(Extracted page text data)
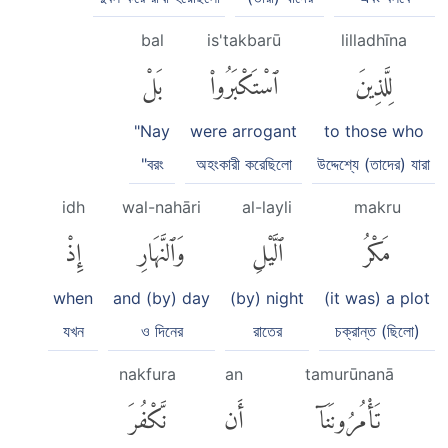
bal
is'takbarū
lilladhīna
لِلَّذِينَ
ٱسْتَكْبَرُوا۟
بَلْ
"Nay
were arrogant
to those who
"বরং
অহংকারী করেছিলো
উদ্দেশ্যে (তাদের) যারা
idh
wal-nahāri
al-layli
makru
مَكْرُ
ٱلَّيْلِ
وَٱلنَّهَارِ
إِذْ
when
and (by) day
(by) night
(it was) a plot
যখন
ও দিনের
রাতের
চক্রান্ত (ছিলো)
nakfura
an
tamurūnanā
تَأْمُرُونَنَآ
أَن
نَّكْفُرَ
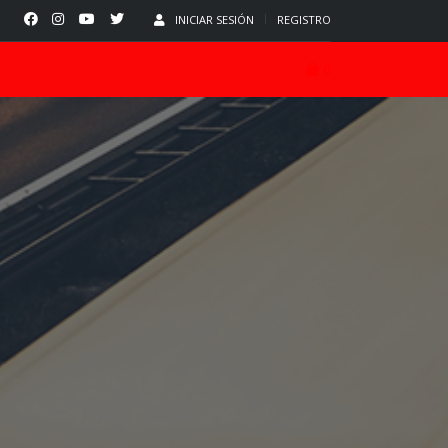
INICIAR SESIÓN
REGISTRO
0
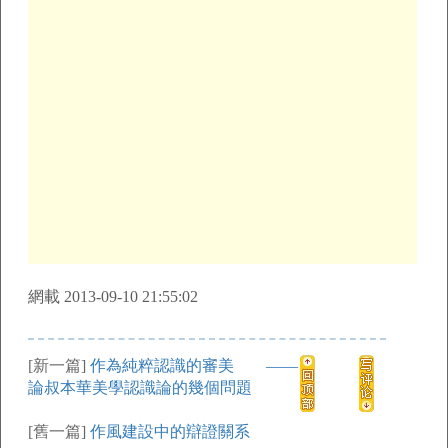
網載 2013-09-10 21:55:02
[新一篇]
作為純粹認識的審美 ——
論叔本華美學認識論的幾個問題
[舊一篇]
作風建設中的辯證關系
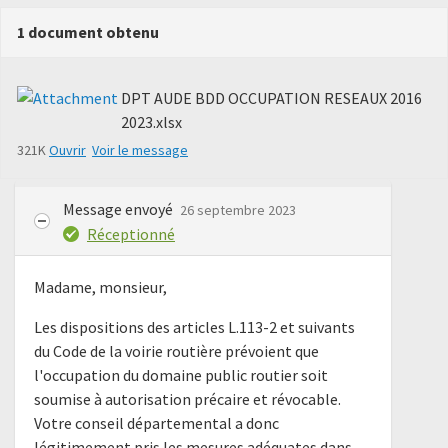
1 document obtenu
DPT AUDE BDD OCCUPATION RESEAUX 2016
2023.xlsx
321K
Ouvrir
Voir le message
Message envoyé
26 septembre 2023
Réceptionné
Madame, monsieur,
Les dispositions des articles L.113-2 et suivants
du Code de la voirie routière prévoient que
l'occupation du domaine public routier soit
soumise à autorisation précaire et révocable.
Votre conseil départemental a donc
légitimement pris les mesures adéquates dans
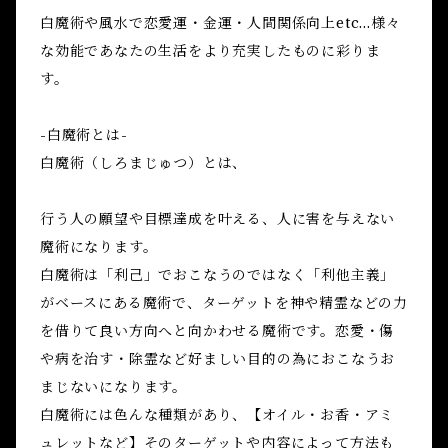
白魔術や風水で恋愛運・金運・人間関係向上etc...様々
な効能であなたの生活をより充実したものに彩りま
す。
-白魔術とは-
白魔術（しろまじゅつ）とは、
行う人の願望や目標達成を叶える、人に害を与えない
魔術になります。
白魔術は「利己」でおこなうのではなく「利他主義」
がベースにある魔術で、ターゲットを神や精霊などの力
を借りて良い方向へと向かわせる魔術です。恋愛・傷
や病を治す・除霊など好ましい目的の為におこなうお
まじないになります。
白魔術には色んな種類があり、【オイル・お香・アミ
ュレットなど】そのターゲットや内容によって方法も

# Assignment:
Each line above, from the one that contains "白魔術は「利己」でおこなうのではなく「利他主義」" to the last line of the records, should be repeated exactly. Leave out all others.

# Your solution:
白魔術は「利己」でおこなうのではなく「利他主義」
がベースにある魔術で、ターゲットを神や精霊などの力
を借りて良い方向へと向かわせる魔術です。恋愛・傷
や病を治す・除霊など好ましい目的の為におこなうお
まじないになります。
白魔術には色んな種類があり、【オイル・お香・アミ
ュレットなど】そのターゲットや内容によって方法も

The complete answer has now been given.